Found a great article on clickjacking, which is a kind of amorphous web hacking technique. The article is here:
http://hackademix.net/2008/09/27/clickjacking-and-noscript/
Basically the gist of clickjacking is that it is like an XSRF attack combined with some javascript trickery. Say for example you are targeting a victim whom you know banks at XYZ bank online. Say you also know that XYZ bank's website lets users persist their sessions, so that you can reasonably assume that if you can get the victim to visit a page you control, their browser might already be "pre-authenticated" to that bank. Say also you know that a specially formatted URL at XYZ, for example
http://www.xyzbank.com/transferfunds?targetaccount=<acct number>, will cause funds to be transferred.
The problem is that users these days are getting more wary of clicking on any link on web pages that they visit. Here is where clickjacking comes in: using javascript you place an "invisible button" underneath the user's mouse cursor. This invisible button is always underneat the mouse cursor and thus will register an onClick event no matter where the user clicks on the page. You can make the action of this button open your malicious XSRF funds transfer URL and the user will never know that they (via their already logged-in web brower and it's stored cookies) just transferred funds to your account.
From the article:
"Think of any button on any Web site, internal or external, that you can
get to appear between the browser walls, wire transfers on banks, Digg
buttons, CPC advertising banners, Netflix queue, etc. The list is
virtually endless and these are relatively harmless examples.
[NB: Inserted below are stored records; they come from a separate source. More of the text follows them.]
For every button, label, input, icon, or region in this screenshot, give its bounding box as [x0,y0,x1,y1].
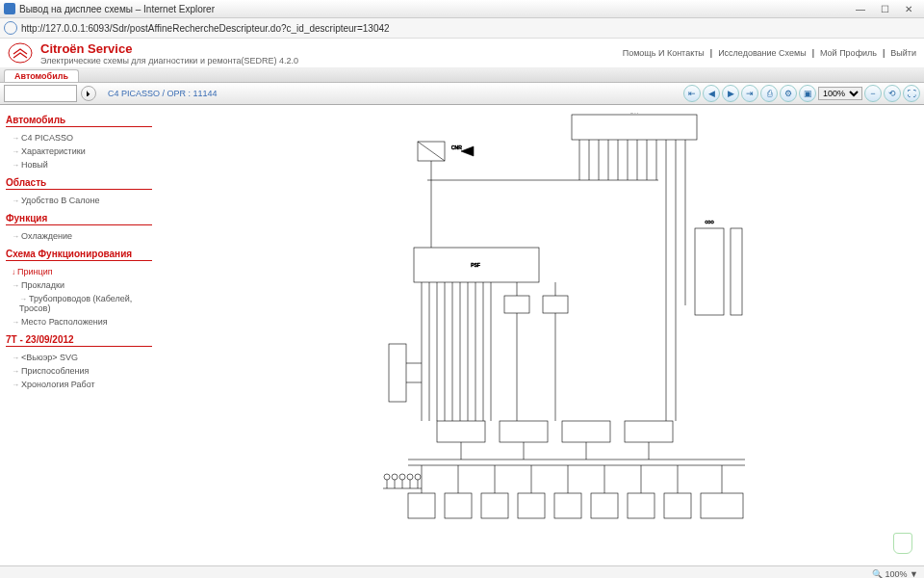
svg-text:PSF: PSF [471,262,480,268]
sidebar-item[interactable]: Охлаждение [6,229,152,243]
tab-bar: Автомобиль [0,68,924,83]
print-button[interactable]: ⎙ [760,85,778,102]
svg-rect-1 [572,115,697,140]
zoom-fit-button[interactable]: ▣ [799,85,816,102]
svg-rect-54 [554,493,581,518]
sidebar-item[interactable]: <Вьюэр> SVG [6,351,152,364]
zoom-select[interactable]: 100% [818,87,862,100]
side-head-area: Область [6,177,152,190]
fullscreen-button[interactable]: ⛶ [903,85,920,102]
svg-rect-45 [500,421,548,442]
svg-rect-58 [701,493,743,518]
svg-rect-57 [664,493,691,518]
minimize-button[interactable]: — [849,1,872,16]
svg-rect-44 [437,421,485,442]
ie-favicon [4,3,15,14]
zoom-reset-button[interactable]: ⟲ [884,85,901,102]
security-shield-icon [893,533,912,554]
svg-text:BVI: BVI [630,113,638,114]
svg-point-71 [407,474,413,480]
svg-rect-22 [695,228,724,315]
sidebar-item[interactable]: Характеристики [6,144,152,158]
brand-title: Citroën Service [40,41,298,56]
svg-text:CNR: CNR [451,144,462,150]
sidebar-item[interactable]: Удобство В Салоне [6,194,152,207]
svg-rect-36 [543,296,568,313]
maximize-button[interactable]: ☐ [873,1,896,16]
svg-rect-53 [518,493,545,518]
close-button[interactable]: ✕ [897,1,920,16]
sidebar-item[interactable]: Место Расположения [6,315,152,328]
go-button[interactable]: ⏵ [81,86,96,101]
svg-text:COO: COO [705,220,713,224]
svg-rect-47 [625,421,673,442]
sidebar-item[interactable]: Новый [6,158,152,171]
settings-button[interactable]: ⚙ [780,85,797,102]
svg-rect-56 [628,493,654,518]
sidebar-item[interactable]: Трубопроводов (Кабелей, Тросов) [6,292,152,315]
svg-rect-24 [731,228,742,315]
top-nav: Помощь И Контакты| Исследование Схемы| М… [623,48,916,58]
svg-rect-46 [562,421,610,442]
url-field[interactable]: http://127.0.0.1:6093/Sdr/postAffineRech… [21,23,920,34]
svg-point-69 [392,474,398,480]
tab-automobile[interactable]: Автомобиль [4,69,79,82]
sidebar: Автомобиль C4 PICASSO Характеристики Нов… [0,105,158,565]
brand-subtitle: Электрические схемы для диагностики и ре… [40,56,298,66]
sidebar-item[interactable]: C4 PICASSO [6,131,152,144]
brand-header: Citroën Service Электрические схемы для … [0,39,924,68]
nav-next-button[interactable]: ▶ [722,85,739,102]
search-input[interactable] [4,85,77,102]
svg-rect-41 [389,344,406,402]
window-titlebar: Вывод на дисплее схемы – Internet Explor… [0,0,924,18]
diagram-canvas[interactable]: BVI CNR PSF COO [158,105,924,565]
nav-first-button[interactable]: ⇤ [683,85,701,102]
sidebar-item[interactable]: Хронология Работ [6,378,152,391]
svg-line-16 [418,142,445,161]
nav-profile[interactable]: Мой Профиль [820,48,877,58]
ie-status-bar: 🔍 100% ▼ [0,565,924,578]
breadcrumb: C4 PICASSO / OPR : 11144 [108,89,218,98]
nav-prev-button[interactable]: ◀ [703,85,720,102]
side-head-func: Функция [6,213,152,225]
svg-rect-55 [591,493,618,518]
sidebar-item[interactable]: Приспособления [6,364,152,378]
svg-point-72 [415,474,421,480]
citroen-logo [8,42,33,64]
toolbar: ⏵ C4 PICASSO / OPR : 11144 ⇤ ◀ ▶ ⇥ ⎙ ⚙ ▣… [0,83,924,105]
sidebar-item-active[interactable]: Принцип [6,265,152,278]
zoom-out-button[interactable]: − [864,85,882,102]
nav-research[interactable]: Исследование Схемы [718,48,807,58]
svg-rect-52 [481,493,508,518]
nav-help[interactable]: Помощь И Контакты [623,48,705,58]
window-title: Вывод на дисплее схемы – Internet Explor… [19,4,845,14]
sidebar-item[interactable]: Прокладки [6,278,152,292]
address-bar: http://127.0.0.1:6093/Sdr/postAffineRech… [0,18,924,39]
side-head-date: 7T - 23/09/2012 [6,334,152,347]
svg-rect-35 [504,296,529,313]
svg-rect-51 [445,493,472,518]
svg-point-68 [384,474,390,480]
wiring-diagram: BVI CNR PSF COO [370,113,774,537]
svg-point-70 [399,474,405,480]
zoom-indicator[interactable]: 🔍 100% ▼ [872,569,918,578]
svg-rect-50 [408,493,435,518]
nav-last-button[interactable]: ⇥ [741,85,758,102]
side-head-scheme: Схема Функционирования [6,249,152,261]
globe-icon [4,21,17,35]
side-head-auto: Автомобиль [6,115,152,127]
nav-logout[interactable]: Выйти [890,48,916,58]
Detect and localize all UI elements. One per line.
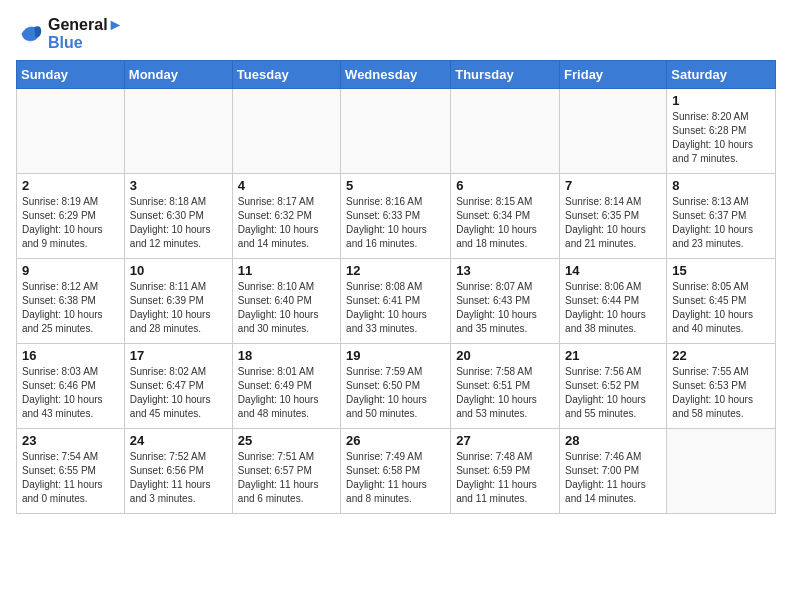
day-info: Sunrise: 8:18 AMSunset: 6:30 PMDaylight:… — [130, 195, 227, 251]
day-number: 17 — [130, 348, 227, 363]
day-number: 6 — [456, 178, 554, 193]
calendar-day-cell: 17Sunrise: 8:02 AMSunset: 6:47 PMDayligh… — [124, 344, 232, 429]
calendar-day-cell: 19Sunrise: 7:59 AMSunset: 6:50 PMDayligh… — [341, 344, 451, 429]
calendar-week-row: 16Sunrise: 8:03 AMSunset: 6:46 PMDayligh… — [17, 344, 776, 429]
calendar-day-cell: 4Sunrise: 8:17 AMSunset: 6:32 PMDaylight… — [232, 174, 340, 259]
calendar-day-cell — [341, 89, 451, 174]
day-number: 1 — [672, 93, 770, 108]
day-number: 16 — [22, 348, 119, 363]
day-number: 12 — [346, 263, 445, 278]
day-info: Sunrise: 8:06 AMSunset: 6:44 PMDaylight:… — [565, 280, 661, 336]
day-number: 22 — [672, 348, 770, 363]
day-info: Sunrise: 8:07 AMSunset: 6:43 PMDaylight:… — [456, 280, 554, 336]
day-number: 2 — [22, 178, 119, 193]
calendar-day-cell: 25Sunrise: 7:51 AMSunset: 6:57 PMDayligh… — [232, 429, 340, 514]
page: General► Blue SundayMondayTuesdayWednesd… — [0, 0, 792, 530]
day-info: Sunrise: 8:19 AMSunset: 6:29 PMDaylight:… — [22, 195, 119, 251]
calendar-header-row: SundayMondayTuesdayWednesdayThursdayFrid… — [17, 61, 776, 89]
calendar-day-cell: 22Sunrise: 7:55 AMSunset: 6:53 PMDayligh… — [667, 344, 776, 429]
day-info: Sunrise: 8:08 AMSunset: 6:41 PMDaylight:… — [346, 280, 445, 336]
logo-icon — [16, 20, 44, 48]
day-info: Sunrise: 8:20 AMSunset: 6:28 PMDaylight:… — [672, 110, 770, 166]
calendar-day-cell — [124, 89, 232, 174]
calendar-day-cell: 18Sunrise: 8:01 AMSunset: 6:49 PMDayligh… — [232, 344, 340, 429]
calendar-week-row: 23Sunrise: 7:54 AMSunset: 6:55 PMDayligh… — [17, 429, 776, 514]
day-number: 5 — [346, 178, 445, 193]
calendar-day-cell: 10Sunrise: 8:11 AMSunset: 6:39 PMDayligh… — [124, 259, 232, 344]
calendar-day-cell: 6Sunrise: 8:15 AMSunset: 6:34 PMDaylight… — [451, 174, 560, 259]
logo: General► Blue — [16, 16, 123, 52]
day-number: 4 — [238, 178, 335, 193]
calendar-day-cell: 11Sunrise: 8:10 AMSunset: 6:40 PMDayligh… — [232, 259, 340, 344]
calendar-day-cell: 14Sunrise: 8:06 AMSunset: 6:44 PMDayligh… — [560, 259, 667, 344]
calendar-day-cell: 27Sunrise: 7:48 AMSunset: 6:59 PMDayligh… — [451, 429, 560, 514]
day-info: Sunrise: 8:17 AMSunset: 6:32 PMDaylight:… — [238, 195, 335, 251]
weekday-header: Friday — [560, 61, 667, 89]
weekday-header: Tuesday — [232, 61, 340, 89]
day-info: Sunrise: 8:15 AMSunset: 6:34 PMDaylight:… — [456, 195, 554, 251]
day-info: Sunrise: 7:56 AMSunset: 6:52 PMDaylight:… — [565, 365, 661, 421]
day-info: Sunrise: 7:55 AMSunset: 6:53 PMDaylight:… — [672, 365, 770, 421]
calendar-day-cell: 8Sunrise: 8:13 AMSunset: 6:37 PMDaylight… — [667, 174, 776, 259]
calendar-day-cell: 13Sunrise: 8:07 AMSunset: 6:43 PMDayligh… — [451, 259, 560, 344]
day-number: 10 — [130, 263, 227, 278]
calendar-day-cell: 3Sunrise: 8:18 AMSunset: 6:30 PMDaylight… — [124, 174, 232, 259]
day-info: Sunrise: 8:16 AMSunset: 6:33 PMDaylight:… — [346, 195, 445, 251]
calendar-day-cell: 23Sunrise: 7:54 AMSunset: 6:55 PMDayligh… — [17, 429, 125, 514]
day-number: 8 — [672, 178, 770, 193]
day-number: 23 — [22, 433, 119, 448]
day-number: 24 — [130, 433, 227, 448]
calendar-day-cell: 9Sunrise: 8:12 AMSunset: 6:38 PMDaylight… — [17, 259, 125, 344]
weekday-header: Monday — [124, 61, 232, 89]
day-info: Sunrise: 7:46 AMSunset: 7:00 PMDaylight:… — [565, 450, 661, 506]
calendar-day-cell — [667, 429, 776, 514]
day-number: 21 — [565, 348, 661, 363]
calendar-day-cell — [232, 89, 340, 174]
logo-text: General► Blue — [48, 16, 123, 52]
day-number: 18 — [238, 348, 335, 363]
day-info: Sunrise: 8:01 AMSunset: 6:49 PMDaylight:… — [238, 365, 335, 421]
calendar-day-cell — [451, 89, 560, 174]
day-info: Sunrise: 7:52 AMSunset: 6:56 PMDaylight:… — [130, 450, 227, 506]
calendar-day-cell: 21Sunrise: 7:56 AMSunset: 6:52 PMDayligh… — [560, 344, 667, 429]
day-info: Sunrise: 8:03 AMSunset: 6:46 PMDaylight:… — [22, 365, 119, 421]
calendar-week-row: 9Sunrise: 8:12 AMSunset: 6:38 PMDaylight… — [17, 259, 776, 344]
day-number: 13 — [456, 263, 554, 278]
day-info: Sunrise: 7:54 AMSunset: 6:55 PMDaylight:… — [22, 450, 119, 506]
day-info: Sunrise: 8:12 AMSunset: 6:38 PMDaylight:… — [22, 280, 119, 336]
calendar-day-cell: 2Sunrise: 8:19 AMSunset: 6:29 PMDaylight… — [17, 174, 125, 259]
day-number: 25 — [238, 433, 335, 448]
day-info: Sunrise: 8:14 AMSunset: 6:35 PMDaylight:… — [565, 195, 661, 251]
day-info: Sunrise: 7:59 AMSunset: 6:50 PMDaylight:… — [346, 365, 445, 421]
calendar-day-cell: 16Sunrise: 8:03 AMSunset: 6:46 PMDayligh… — [17, 344, 125, 429]
weekday-header: Sunday — [17, 61, 125, 89]
calendar-table: SundayMondayTuesdayWednesdayThursdayFrid… — [16, 60, 776, 514]
day-number: 27 — [456, 433, 554, 448]
calendar-day-cell: 1Sunrise: 8:20 AMSunset: 6:28 PMDaylight… — [667, 89, 776, 174]
day-number: 7 — [565, 178, 661, 193]
day-info: Sunrise: 7:49 AMSunset: 6:58 PMDaylight:… — [346, 450, 445, 506]
day-info: Sunrise: 8:13 AMSunset: 6:37 PMDaylight:… — [672, 195, 770, 251]
weekday-header: Thursday — [451, 61, 560, 89]
day-number: 11 — [238, 263, 335, 278]
calendar-day-cell: 28Sunrise: 7:46 AMSunset: 7:00 PMDayligh… — [560, 429, 667, 514]
calendar-day-cell: 12Sunrise: 8:08 AMSunset: 6:41 PMDayligh… — [341, 259, 451, 344]
day-number: 3 — [130, 178, 227, 193]
day-number: 28 — [565, 433, 661, 448]
calendar-day-cell: 7Sunrise: 8:14 AMSunset: 6:35 PMDaylight… — [560, 174, 667, 259]
calendar-week-row: 1Sunrise: 8:20 AMSunset: 6:28 PMDaylight… — [17, 89, 776, 174]
day-info: Sunrise: 8:05 AMSunset: 6:45 PMDaylight:… — [672, 280, 770, 336]
day-number: 20 — [456, 348, 554, 363]
day-info: Sunrise: 8:10 AMSunset: 6:40 PMDaylight:… — [238, 280, 335, 336]
calendar-day-cell: 20Sunrise: 7:58 AMSunset: 6:51 PMDayligh… — [451, 344, 560, 429]
header: General► Blue — [16, 16, 776, 52]
day-number: 26 — [346, 433, 445, 448]
calendar-day-cell — [17, 89, 125, 174]
day-number: 14 — [565, 263, 661, 278]
day-number: 9 — [22, 263, 119, 278]
calendar-day-cell: 26Sunrise: 7:49 AMSunset: 6:58 PMDayligh… — [341, 429, 451, 514]
day-info: Sunrise: 8:02 AMSunset: 6:47 PMDaylight:… — [130, 365, 227, 421]
day-info: Sunrise: 7:48 AMSunset: 6:59 PMDaylight:… — [456, 450, 554, 506]
calendar-day-cell — [560, 89, 667, 174]
calendar-day-cell: 15Sunrise: 8:05 AMSunset: 6:45 PMDayligh… — [667, 259, 776, 344]
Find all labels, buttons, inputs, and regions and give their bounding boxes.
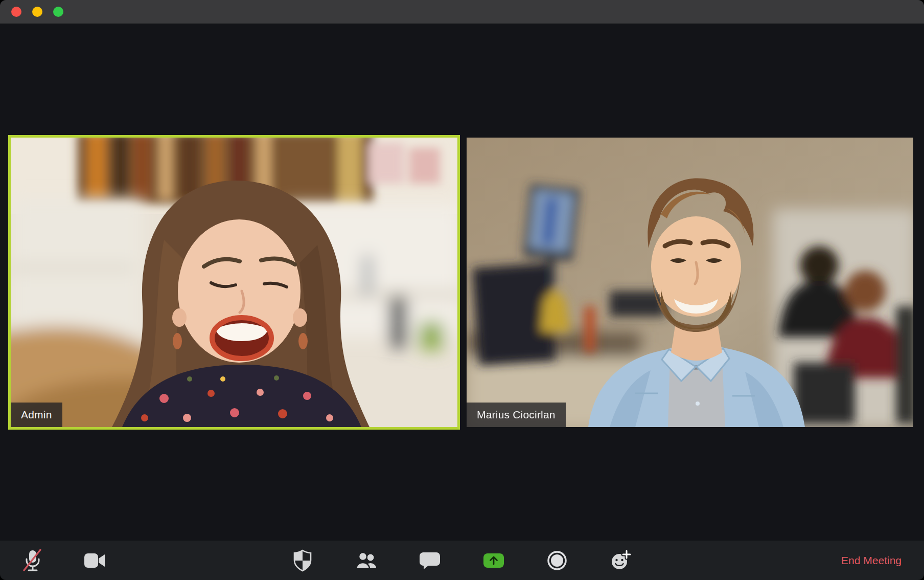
video-grid: Admin — [0, 24, 924, 541]
video-tile-admin[interactable]: Admin — [11, 138, 457, 427]
participants-icon — [355, 551, 379, 570]
participant-name-label: Marius Ciocirlan — [467, 403, 566, 427]
mute-button[interactable] — [21, 548, 44, 573]
share-pill — [483, 553, 504, 568]
chat-bubble-icon — [419, 550, 441, 571]
record-button[interactable] — [547, 550, 567, 571]
shield-icon — [292, 549, 313, 572]
reactions-button[interactable] — [609, 549, 633, 572]
video-camera-icon — [83, 552, 106, 569]
admin-video-frame — [11, 138, 457, 427]
minimize-window-button[interactable] — [32, 7, 42, 17]
video-tile-marius[interactable]: Marius Ciocirlan — [467, 138, 913, 427]
share-screen-button[interactable] — [483, 553, 504, 568]
video-button[interactable] — [83, 552, 106, 569]
smiley-plus-icon — [609, 549, 633, 572]
security-button[interactable] — [292, 549, 313, 572]
meeting-toolbar: End Meeting — [0, 541, 924, 580]
end-meeting-button[interactable]: End Meeting — [841, 554, 902, 567]
participant-name-label: Admin — [11, 403, 62, 427]
participants-button[interactable] — [355, 551, 379, 570]
close-window-button[interactable] — [11, 7, 21, 17]
chat-button[interactable] — [419, 550, 441, 571]
titlebar — [0, 0, 924, 24]
marius-video-frame — [467, 138, 913, 427]
zoom-window-button[interactable] — [53, 7, 63, 17]
microphone-muted-icon — [21, 548, 44, 573]
record-circle-icon — [547, 550, 567, 571]
share-up-arrow-icon — [488, 555, 499, 566]
app-window: Admin — [0, 0, 924, 580]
Next,
consider that an attack can invisibly hover these buttons below the
users' mouse, so that when they click on something they visually see,
they actually are clicking on something the attacker wants them to. […]
Say you have a home wireless router that you had authenticated prior to
going to a [malicious] web site. [The web site] could place a tag under
your mouse that frames in a single button an order to the router to,
for example, delete all firewall rules."
Good stuff. As I said before, buffer overflows are to the last 10 years as web application hacks are to the next 10 years.